**Problem to solve**
Copy the records below without altering a single word.

**Entries shown**
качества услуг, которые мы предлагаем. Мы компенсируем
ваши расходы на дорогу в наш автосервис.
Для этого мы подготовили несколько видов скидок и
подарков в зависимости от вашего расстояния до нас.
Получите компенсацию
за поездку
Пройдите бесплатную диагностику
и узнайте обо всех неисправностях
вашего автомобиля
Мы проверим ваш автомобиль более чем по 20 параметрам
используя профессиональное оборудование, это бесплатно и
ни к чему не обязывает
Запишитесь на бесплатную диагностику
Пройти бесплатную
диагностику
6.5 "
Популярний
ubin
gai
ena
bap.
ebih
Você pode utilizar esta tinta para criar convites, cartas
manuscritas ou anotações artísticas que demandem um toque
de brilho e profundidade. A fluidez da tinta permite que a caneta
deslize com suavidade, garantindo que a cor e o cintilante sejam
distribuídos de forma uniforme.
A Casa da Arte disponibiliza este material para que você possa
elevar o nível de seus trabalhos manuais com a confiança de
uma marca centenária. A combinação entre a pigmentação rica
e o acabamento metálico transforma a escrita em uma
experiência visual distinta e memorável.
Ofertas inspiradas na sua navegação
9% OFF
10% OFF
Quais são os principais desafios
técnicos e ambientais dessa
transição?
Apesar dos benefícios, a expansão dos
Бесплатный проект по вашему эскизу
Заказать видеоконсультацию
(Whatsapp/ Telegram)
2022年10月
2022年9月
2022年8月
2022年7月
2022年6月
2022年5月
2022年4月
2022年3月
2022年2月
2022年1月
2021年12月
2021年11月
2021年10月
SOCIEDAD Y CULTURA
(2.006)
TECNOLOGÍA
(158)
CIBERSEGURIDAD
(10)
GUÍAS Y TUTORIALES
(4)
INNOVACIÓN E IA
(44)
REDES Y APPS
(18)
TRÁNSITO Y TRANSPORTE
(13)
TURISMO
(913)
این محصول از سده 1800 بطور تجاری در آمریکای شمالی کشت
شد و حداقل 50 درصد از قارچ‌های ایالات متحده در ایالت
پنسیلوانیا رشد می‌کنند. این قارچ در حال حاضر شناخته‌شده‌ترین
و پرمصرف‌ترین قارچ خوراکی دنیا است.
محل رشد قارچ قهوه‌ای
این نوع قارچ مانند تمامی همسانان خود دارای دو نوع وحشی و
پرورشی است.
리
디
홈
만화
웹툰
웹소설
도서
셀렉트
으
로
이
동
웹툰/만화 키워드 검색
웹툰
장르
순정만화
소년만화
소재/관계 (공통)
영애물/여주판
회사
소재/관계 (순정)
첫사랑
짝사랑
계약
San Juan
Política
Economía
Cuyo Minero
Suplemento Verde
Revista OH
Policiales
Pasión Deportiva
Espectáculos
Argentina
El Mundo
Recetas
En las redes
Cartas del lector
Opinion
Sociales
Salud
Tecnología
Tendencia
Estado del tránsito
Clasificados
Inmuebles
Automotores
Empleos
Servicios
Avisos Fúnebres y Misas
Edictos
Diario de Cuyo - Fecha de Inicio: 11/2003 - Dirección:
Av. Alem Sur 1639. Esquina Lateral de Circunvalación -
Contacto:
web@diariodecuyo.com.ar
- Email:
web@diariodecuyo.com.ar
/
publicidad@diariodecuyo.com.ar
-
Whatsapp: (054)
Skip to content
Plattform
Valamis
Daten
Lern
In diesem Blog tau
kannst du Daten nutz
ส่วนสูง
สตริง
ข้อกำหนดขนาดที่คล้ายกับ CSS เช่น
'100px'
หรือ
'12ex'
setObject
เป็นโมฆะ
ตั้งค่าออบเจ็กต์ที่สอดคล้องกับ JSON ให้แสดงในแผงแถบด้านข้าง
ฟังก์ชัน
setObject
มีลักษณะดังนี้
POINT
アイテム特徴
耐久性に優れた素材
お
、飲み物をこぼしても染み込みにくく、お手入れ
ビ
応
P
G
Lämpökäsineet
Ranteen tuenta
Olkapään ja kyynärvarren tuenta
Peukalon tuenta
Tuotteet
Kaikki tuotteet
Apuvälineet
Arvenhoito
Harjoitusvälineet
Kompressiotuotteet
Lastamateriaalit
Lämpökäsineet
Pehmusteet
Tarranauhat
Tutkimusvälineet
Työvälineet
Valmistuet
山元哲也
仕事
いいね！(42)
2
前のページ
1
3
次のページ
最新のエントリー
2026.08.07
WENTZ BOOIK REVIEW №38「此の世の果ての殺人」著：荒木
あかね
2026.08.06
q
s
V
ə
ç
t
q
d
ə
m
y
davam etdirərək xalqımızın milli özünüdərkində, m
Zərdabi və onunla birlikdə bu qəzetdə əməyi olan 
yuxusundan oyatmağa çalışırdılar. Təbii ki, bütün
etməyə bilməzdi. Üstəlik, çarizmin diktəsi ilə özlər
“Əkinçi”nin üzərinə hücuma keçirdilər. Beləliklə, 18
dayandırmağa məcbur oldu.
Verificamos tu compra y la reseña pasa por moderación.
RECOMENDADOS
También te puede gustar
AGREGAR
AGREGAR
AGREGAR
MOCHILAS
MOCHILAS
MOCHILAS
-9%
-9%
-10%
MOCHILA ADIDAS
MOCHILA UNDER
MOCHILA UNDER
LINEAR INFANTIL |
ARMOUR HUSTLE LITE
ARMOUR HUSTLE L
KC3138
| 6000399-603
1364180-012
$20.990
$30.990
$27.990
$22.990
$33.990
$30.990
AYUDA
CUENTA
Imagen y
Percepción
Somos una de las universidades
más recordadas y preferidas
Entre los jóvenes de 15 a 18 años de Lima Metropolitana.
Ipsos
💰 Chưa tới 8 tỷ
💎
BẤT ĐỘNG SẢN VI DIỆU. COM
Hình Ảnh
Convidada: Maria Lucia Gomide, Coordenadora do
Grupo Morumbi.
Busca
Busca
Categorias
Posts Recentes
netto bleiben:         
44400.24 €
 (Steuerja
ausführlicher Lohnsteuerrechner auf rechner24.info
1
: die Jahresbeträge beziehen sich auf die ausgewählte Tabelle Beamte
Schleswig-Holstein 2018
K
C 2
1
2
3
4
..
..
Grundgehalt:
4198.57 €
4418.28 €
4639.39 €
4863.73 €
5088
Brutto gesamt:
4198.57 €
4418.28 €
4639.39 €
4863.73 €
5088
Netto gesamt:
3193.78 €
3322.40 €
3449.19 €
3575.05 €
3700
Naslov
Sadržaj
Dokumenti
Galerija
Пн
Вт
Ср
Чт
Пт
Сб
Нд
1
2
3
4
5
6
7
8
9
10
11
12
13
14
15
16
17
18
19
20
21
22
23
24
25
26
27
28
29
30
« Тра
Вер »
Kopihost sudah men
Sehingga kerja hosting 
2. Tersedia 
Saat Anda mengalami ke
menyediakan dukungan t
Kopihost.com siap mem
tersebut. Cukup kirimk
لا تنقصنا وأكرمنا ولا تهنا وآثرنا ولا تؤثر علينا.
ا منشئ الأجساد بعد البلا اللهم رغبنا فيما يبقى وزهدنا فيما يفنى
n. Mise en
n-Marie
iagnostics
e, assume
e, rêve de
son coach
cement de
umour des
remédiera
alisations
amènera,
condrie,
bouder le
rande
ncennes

**The answer**
качества услуг, которые мы предлагаем. Мы компенсируем
ваши расходы на дорогу в наш автосервис.
Для этого мы подготовили несколько видов скидок и
подарков в зависимости от вашего расстояния до нас.
Получите компенсацию
за поездку
Пройдите бесплатную диагностику
и узнайте обо всех неисправностях
вашего автомобиля
Мы проверим ваш автомобиль более чем по 20 параметрам
используя профессиональное оборудование, это бесплатно и
ни к чему не обязывает
Запишитесь на бесплатную диагностику
Пройти бесплатную
диагностику
6.5 "
Популярний
ubin
gai
ena
bap.
ebih
Você pode utilizar esta tinta para criar convites, cartas
manuscritas ou anotações artísticas que demandem um toque
de brilho e profundidade. A fluidez da tinta permite que a caneta
deslize com suavidade, garantindo que a cor e o cintilante sejam
distribuídos de forma uniforme.
A Casa da Arte disponibiliza este material para que você possa
elevar o nível de seus trabalhos manuais com a confiança de
uma marca centenária. A combinação entre a pigmentação rica
e o acabamento metálico transforma a escrita em uma
experiência visual distinta e memorável.
Ofertas inspiradas na sua navegação
9% OFF
10% OFF
Quais são os principais desafios
técnicos e ambientais dessa
transição?
Apesar dos benefícios, a expansão dos
Бесплатный проект по вашему эскизу
Заказать видеоконсультацию
(Whatsapp/ Telegram)
2022年10月
2022年9月
2022年8月
2022年7月
2022年6月
2022年5月
2022年4月
2022年3月
2022年2月
2022年1月
2021年12月
2021年11月
2021年10月
SOCIEDAD Y CULTURA
(2.006)
TECNOLOGÍA
(158)
CIBERSEGURIDAD
(10)
GUÍAS Y TUTORIALES
(4)
INNOVACIÓN E IA
(44)
REDES Y APPS
(18)
TRÁNSITO Y TRANSPORTE
(13)
TURISMO
(913)
این محصول از سده 1800 بطور تجاری در آمریکای شمالی کشت
شد و حداقل 50 درصد از قارچ‌های ایالات متحده در ایالت
پنسیلوانیا رشد می‌کنند. این قارچ در حال حاضر شناخته‌شده‌ترین
و پرمصرف‌ترین قارچ خوراکی دنیا است.
محل رشد قارچ قهوه‌ای
این نوع قارچ مانند تمامی همسانان خود دارای دو نوع وحشی و
پرورشی است.
리
디
홈
만화
웹툰
웹소설
도서
셀렉트
으
로
이
동
웹툰/만화 키워드 검색
웹툰
장르
순정만화
소년만화
소재/관계 (공통)
영애물/여주판
회사
소재/관계 (순정)
첫사랑
짝사랑
계약
San Juan
Política
Economía
Cuyo Minero
Suplemento Verde
Revista OH
Policiales
Pasión Deportiva
Espectáculos
Argentina
El Mundo
Recetas
En las redes
Cartas del lector
Opinion
Sociales
Salud
Tecnología
Tendencia
Estado del tránsito
Clasificados
Inmuebles
Automotores
Empleos
Servicios
Avisos Fúnebres y Misas
Edictos
Diario de Cuyo - Fecha de Inicio: 11/2003 - Dirección:
Av. Alem Sur 1639. Esquina Lateral de Circunvalación -
Contacto:
web@diariodecuyo.com.ar
- Email:
web@diariodecuyo.com.ar
/
publicidad@diariodecuyo.com.ar
-
Whatsapp: (054)
Skip to content
Plattform
Valamis
Daten
Lern
In diesem Blog tau
kannst du Daten nutz
ส่วนสูง
สตริง
ข้อกำหนดขนาดที่คล้ายกับ CSS เช่น
'100px'
หรือ
'12ex'
setObject
เป็นโมฆะ
ตั้งค่าออบเจ็กต์ที่สอดคล้องกับ JSON ให้แสดงในแผงแถบด้านข้าง
ฟังก์ชัน
setObject
มีลักษณะดังนี้
POINT
アイテム特徴
耐久性に優れた素材
お
、飲み物をこぼしても染み込みにくく、お手入れ
ビ
応
P
G
Lämpökäsineet
Ranteen tuenta
Olkapään ja kyynärvarren tuenta
Peukalon tuenta
Tuotteet
Kaikki tuotteet
Apuvälineet
Arvenhoito
Harjoitusvälineet
Kompressiotuotteet
Lastamateriaalit
Lämpökäsineet
Pehmusteet
Tarranauhat
Tutkimusvälineet
Työvälineet
Valmistuet
山元哲也
仕事
いいね！(42)
2
前のページ
1
3
次のページ
最新のエントリー
2026.08.07
WENTZ BOOIK REVIEW №38「此の世の果ての殺人」著：荒木
あかね
2026.08.06
q
s
V
ə
ç
t
q
d
ə
m
y
davam etdirərək xalqımızın milli özünüdərkində, m
Zərdabi və onunla birlikdə bu qəzetdə əməyi olan 
yuxusundan oyatmağa çalışırdılar. Təbii ki, bütün
etməyə bilməzdi. Üstəlik, çarizmin diktəsi ilə özlər
“Əkinçi”nin üzərinə hücuma keçirdilər. Beləliklə, 18
dayandırmağa məcbur oldu.
Verificamos tu compra y la reseña pasa por moderación.
RECOMENDADOS
También te puede gustar
AGREGAR
AGREGAR
AGREGAR
MOCHILAS
MOCHILAS
MOCHILAS
-9%
-9%
-10%
MOCHILA ADIDAS
MOCHILA UNDER
MOCHILA UNDER
LINEAR INFANTIL |
ARMOUR HUSTLE LITE
ARMOUR HUSTLE L
KC3138
| 6000399-603
1364180-012
$20.990
$30.990
$27.990
$22.990
$33.990
$30.990
AYUDA
CUENTA
Imagen y
Percepción
Somos una de las universidades
más recordadas y preferidas
Entre los jóvenes de 15 a 18 años de Lima Metropolitana.
Ipsos
💰 Chưa tới 8 tỷ
💎
BẤT ĐỘNG SẢN VI DIỆU. COM
Hình Ảnh
Convidada: Maria Lucia Gomide, Coordenadora do
Grupo Morumbi.
Busca
Busca
Categorias
Posts Recentes
netto bleiben:         
44400.24 €
 (Steuerja
ausführlicher Lohnsteuerrechner auf rechner24.info
1
: die Jahresbeträge beziehen sich auf die ausgewählte Tabelle Beamte
Schleswig-Holstein 2018
K
C 2
1
2
3
4
..
..
Grundgehalt:
4198.57 €
4418.28 €
4639.39 €
4863.73 €
5088
Brutto gesamt:
4198.57 €
4418.28 €
4639.39 €
4863.73 €
5088
Netto gesamt:
3193.78 €
3322.40 €
3449.19 €
3575.05 €
3700
Naslov
Sadržaj
Dokumenti
Galerija
Пн
Вт
Ср
Чт
Пт
Сб
Нд
1
2
3
4
5
6
7
8
9
10
11
12
13
14
15
16
17
18
19
20
21
22
23
24
25
26
27
28
29
30
« Тра
Вер »
Kopihost sudah men
Sehingga kerja hosting 
2. Tersedia 
Saat Anda mengalami ke
menyediakan dukungan t
Kopihost.com siap mem
tersebut. Cukup kirimk
لا تنقصنا وأكرمنا ولا تهنا وآثرنا ولا تؤثر علينا.
ا منشئ الأجساد بعد البلا اللهم رغبنا فيما يبقى وزهدنا فيما يفنى
n. Mise en
n-Marie
iagnostics
e, assume
e, rêve de
son coach
cement de
umour des
remédiera
alisations
amènera,
condrie,
bouder le
rande
ncennes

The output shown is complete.